彼の頭の中にあった海軍戦力の在り方は、現代の海軍戦力の基礎となっています。
海軍における航空機戦力
真珠湾攻撃で米太平洋艦隊に大打撃を与えたの航空機でした。
航空母艦を中心とする機動部隊を敵地近くに派遣し、航空戦力のみの攻撃で大戦果を挙げたという意味で、この戦闘は世界的にも画期的なものでした。
またマレー沖海戦では海軍航空隊が英国戦艦プリンス・オブ・ウェールズと巡洋艦レパルスを撃沈しましたが、海戦において交戦中の軍艦を航空機戦力のみで撃沈したのも世界初の出来事でした。

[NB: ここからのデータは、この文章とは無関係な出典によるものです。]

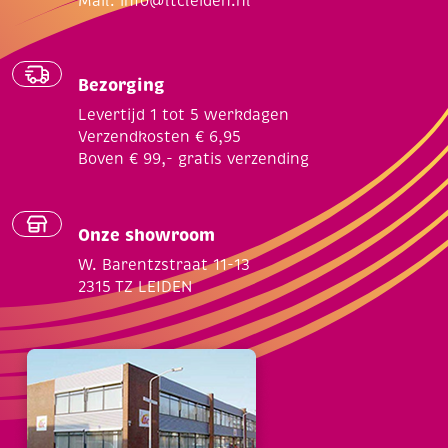
Mail:
info@ltcleiden.nl
Bezorging
Levertijd 1 tot 5 werkdagen
Verzendkosten € 6,95
Boven € 99,- gratis verzending
Onze showroom
W. Barentzstraat 11-13
2315 TZ LEIDEN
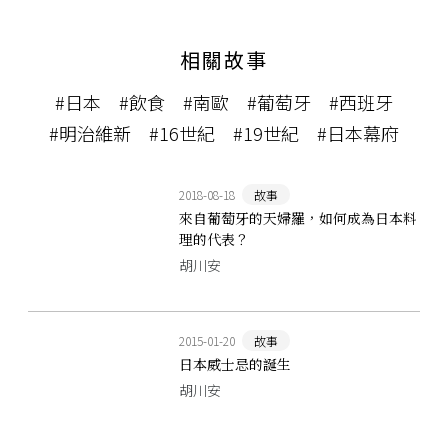
相關故事
#日本
#飲食
#南歐
#葡萄牙
#西班牙
#明治維新
#16世紀
#19世紀
#日本幕府
2018-08-18
故事
來自葡萄牙的天婦羅，如何成為日本料
理的代表？
胡川安
2015-01-20
故事
日本威士忌的誕生
胡川安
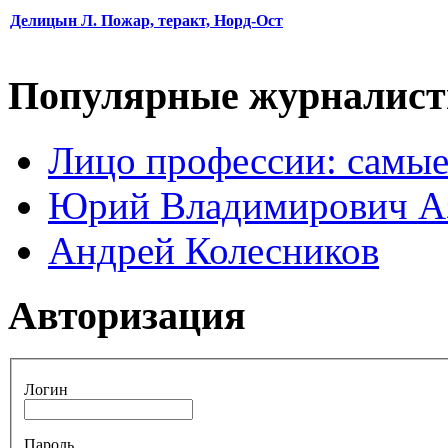
Делицын Л. Пожар, теракт, Норд-Ост
Популярные журналис
Лицо профессии: самые
Юрий Владимирович А
Андрей Колесников
Авторизация
Логин
Пароль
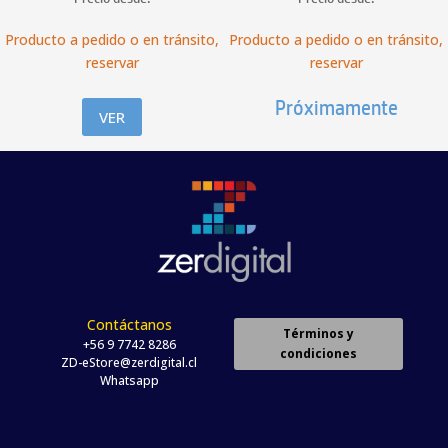
Producto a pedido o en tránsito,
Producto a pedido o en tránsito,
reservar
reservar
Próximamente
VER
Contáctanos
Términos y
+56 9 7742 8286
condiciones
ZD-eStore@zerdigital.cl
Whatsapp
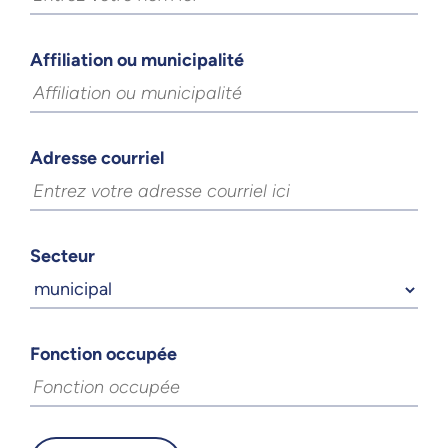
Affiliation ou municipalité
Adresse courriel
Secteur
Fonction occupée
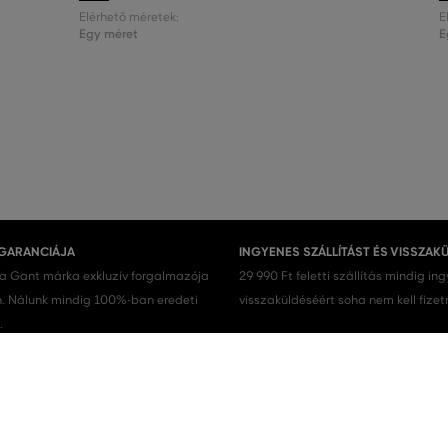
Elérhető méretek:
E
Egy méret
E
 GARANCIÁJA
INGYENES SZÁLLÍTÁST ÉS VISSZAK
 a Gant márka exkluzív forgalmazója
29 990 Ft feletti szállítás mindig in
 Nálunk mindig 100%-ban eredeti
visszaküldéséért soha nem kell fizet
.
Férfi cipők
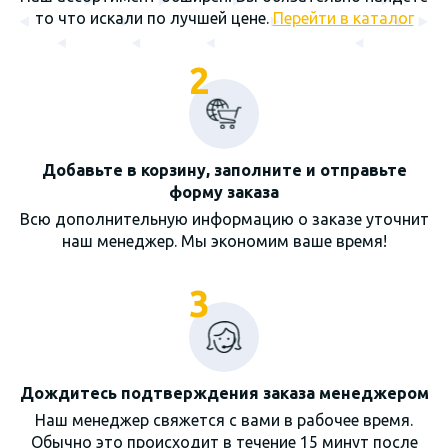
то что искали по лучшей цене.
Перейти в каталог
2
Добавьте в корзину, заполните и отправьте
форму заказа
Всю дополнительную информацию о заказе уточнит
наш менеджер. Мы экономим ваше время!
3
Дождитесь подтверждения заказа менеджером
Наш менеджер свяжется с вами в рабочее время.
Обычно это происходит в течение 15 минут после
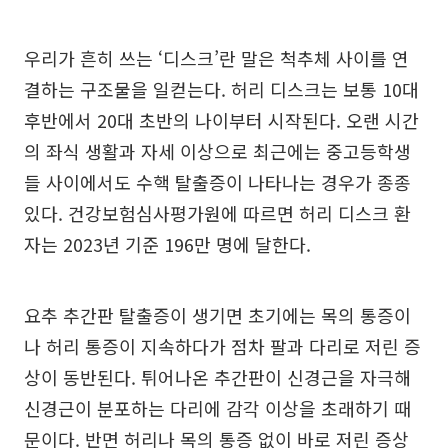
우리가 흔히 쓰는 ‘디스크’란 말은 척추체 사이를 연
결하는 구조물을 일컫는다. 허리 디스크는 보통 10대
후반에서 20대 초반의 나이부터 시작된다. 오랜 시간
의 좌식 생활과 자세 이상으로 최근에는 중고등학생
들 사이에서도 수핵 탈출증이 나타나는 경우가 종종
있다. 건강보험심사평가원에 따르면 허리 디스크 환
자는 2023년 기준 196만 명에 달한다.
요추 추간판 탈출증이 생기면 초기에는 목의 통증이
나 허리 통증이 지속하다가 점차 팔과 다리로 저린 증
상이 동반된다. 튀어나온 추간판이 신경근을 자극해
신경근이 분포하는 다리에 감각 이상을 초래하기 때
문이다. 반면 허리나 목의 통증 없이 바로 저린 증상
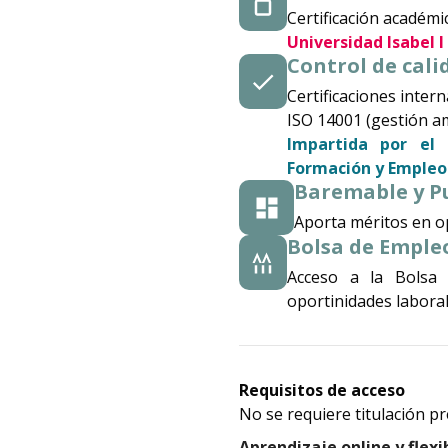
Certificación académi
Universidad Isabel I
Control de cali
Certificaciones intern
ISO 14001 (gestión am
Impartida por el 
Formación y Empleo
Baremable y P
Aporta méritos en op
Bolsa de Empleo
Acceso a la Bolsa
oportinidades laborale
Requisitos de acceso
No se requiere titulación pr
Aprendizaje online y flexi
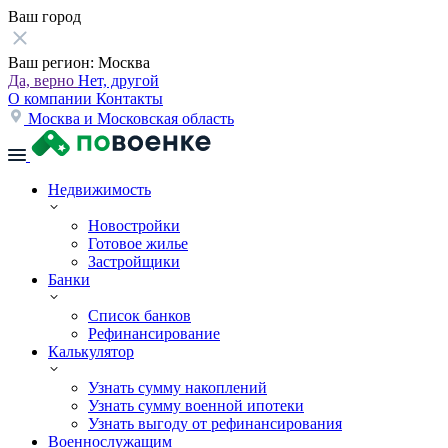
Ваш город
Ваш регион:
Москва
Да, верно
Нет, другой
О компании
Контакты
Москва и Московская область
Недвижимость
Новостройки
Готовое жилье
Застройщики
Банки
Список банков
Рефинансирование
Калькулятор
Узнать сумму накоплений
Узнать сумму военной ипотеки
Узнать выгоду от рефинансирования
Военнослужащим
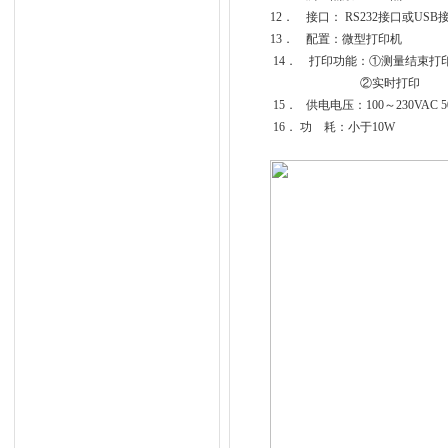
12． 接口： RS232接口或USB
13． 配置：微型打印机
14． 打印功能：①测量结束打
②实时打印
15． 供电电压：100～230VAC 50
16． 功 耗：小于10W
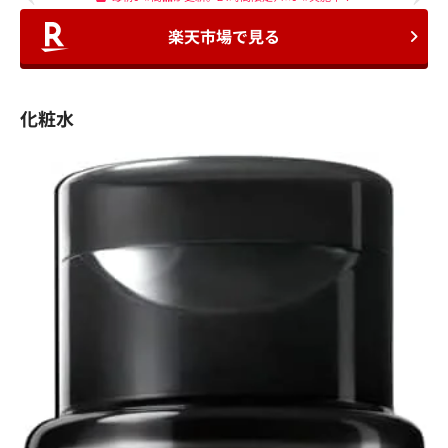
楽天市場で見る
化粧水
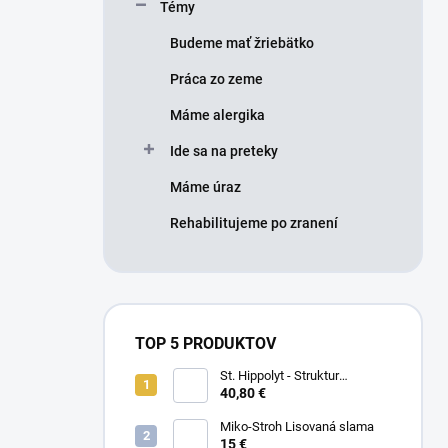
Témy
Budeme mať žriebätko
Práca zo zeme
Máme alergika
Ide sa na preteky
Máme úraz
Rehabilitujeme po zranení
TOP 5 PRODUKTOV
St. Hippolyt - Struktur
Energetikum
40,80 €
Miko-Stroh Lisovaná slama
15 €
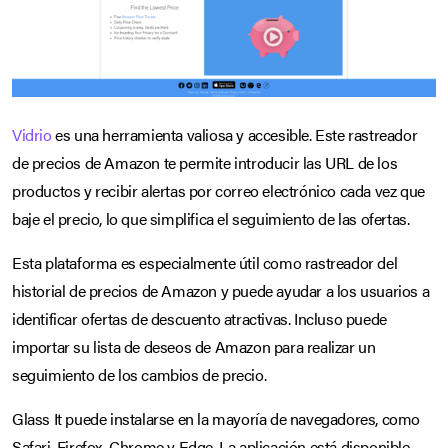
Vidrio
es una herramienta valiosa y accesible. Este rastreador
de precios de Amazon te permite introducir las URL de los
productos y recibir alertas por correo electrónico cada vez que
baje el precio, lo que simplifica el seguimiento de las ofertas.
Esta plataforma es especialmente útil como rastreador del
historial de precios de Amazon y puede ayudar a los usuarios a
identificar ofertas de descuento atractivas. Incluso puede
importar su lista de deseos de Amazon para realizar un
seguimiento de los cambios de precio.
Glass It puede instalarse en la mayoría de navegadores, como
Safari, Firefox, Chrome y Edge. La aplicación está disponible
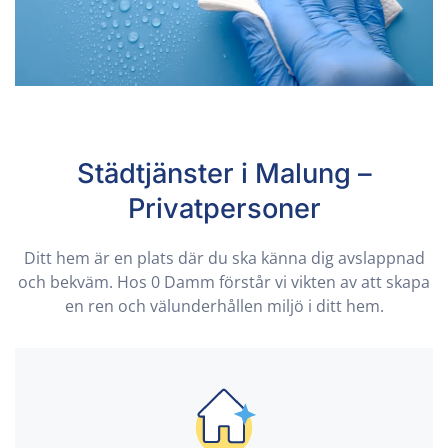
Städtjänster i Malung –
Privatpersoner
Ditt hem är en plats där du ska känna dig avslappnad
och bekväm. Hos 0 Damm förstår vi vikten av att skapa
en ren och välunderhållen miljö i ditt hem.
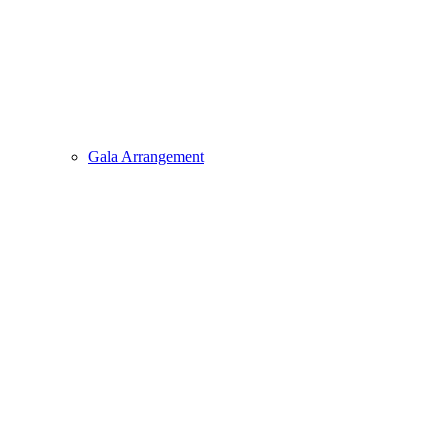
Gala Arrangement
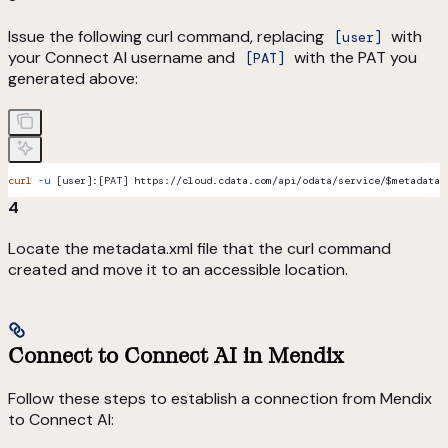
Issue the following curl command, replacing
with
[user]
your Connect AI username and
with the PAT you
[PAT]
generated above:
curl
 -u
 [user]:[PAT] https://cloud.cdata.com/api/odata/service/
$metadata
 
4
Locate the metadata.xml file that the curl command
created and move it to an accessible location.
Connect to Connect AI in Mendix
Follow these steps to establish a connection from Mendix
to Connect AI:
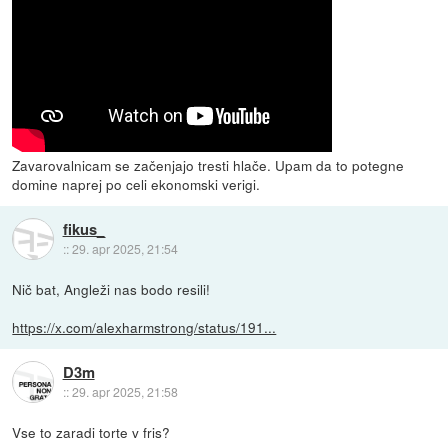
Zavarovalnicam se začenjajo tresti hlače. Upam da to potegne
domine naprej po celi ekonomski verigi.
fikus_
::
29. apr 2025, 21:54
Nič bat, Angleži nas bodo resili!
https://x.com/alexharmstrong/status/191...
D3m
::
29. apr 2025, 21:58
Vse to zaradi torte v fris?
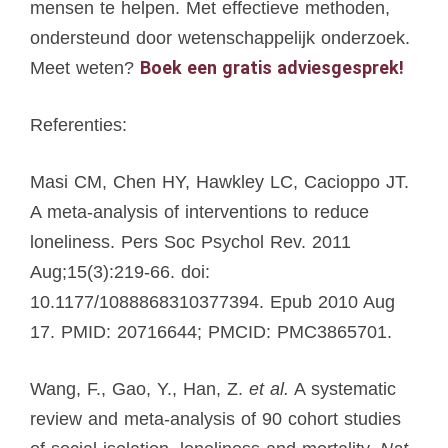
mensen te helpen. Met effectieve methoden,
ondersteund door wetenschappelijk onderzoek.
Boek een gratis adviesgesprek!
Meet weten?
Referenties:
Masi CM, Chen HY, Hawkley LC, Cacioppo JT.
A meta-analysis of interventions to reduce
loneliness. Pers Soc Psychol Rev. 2011
Aug;15(3):219-66. doi:
10.1177/1088868310377394. Epub 2010 Aug
17. PMID: 20716644; PMCID: PMC3865701.
Wang, F., Gao, Y., Han, Z.
et al.
A systematic
review and meta-analysis of 90 cohort studies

以後太平洋戦争における海軍は、日米共に空母を核とする機動部隊が主力となります。
帝国海軍 伊400型潜水艦
伊400型潜水艦は当時世界でも類を見ない巨大潜水艦で、水上攻撃機・晴嵐を三機搭載できる事から世界初の潜水母艦と称されました。
理論的には地球一周半の航続距離を備えていたので、日本から地球上の全ての海域に一航海で進出する事が可能でした。
この潜水艦の開発は、米国本土の東海岸主要都市攻撃による対米圧力を目的として、山本五十六が立案したものです。
山本の死後となりましたが、昭和19年に完成した伊400を使って、パナマ運河攻撃を攻撃破壊する作戦が実際に発動されています(途中作戦中止)。
現代の海軍力
現在、世界一の戦力を誇るのは米国海軍の中心は、やはり世界の海に展開している空母打撃群です。
そしてその元祖は山本五十六が作り上げた帝国海軍機動部隊に違いありません。
当時米国が機動部隊を本格的に整備したのは、真珠湾の敗北とマレー沖海戦の結果を見ての事でした。
また、現代の戦略型原子力潜水艦は、七つの海の何処かに常に潜んで敵に対する報復核攻撃という圧力をかけ続けています。
山本が考えた伊400型潜水艦による対米圧力は、戦略型原潜の原型であると考える事ができます。
この様に見て行くと、山本五十六という軍人が奇想天外と周囲から言われるほど先見的進歩的だったばかりでなく、いかに現実的実際的だったのかが理解できます。
山本五十六は現代という未来を見事に先取りしていたのです。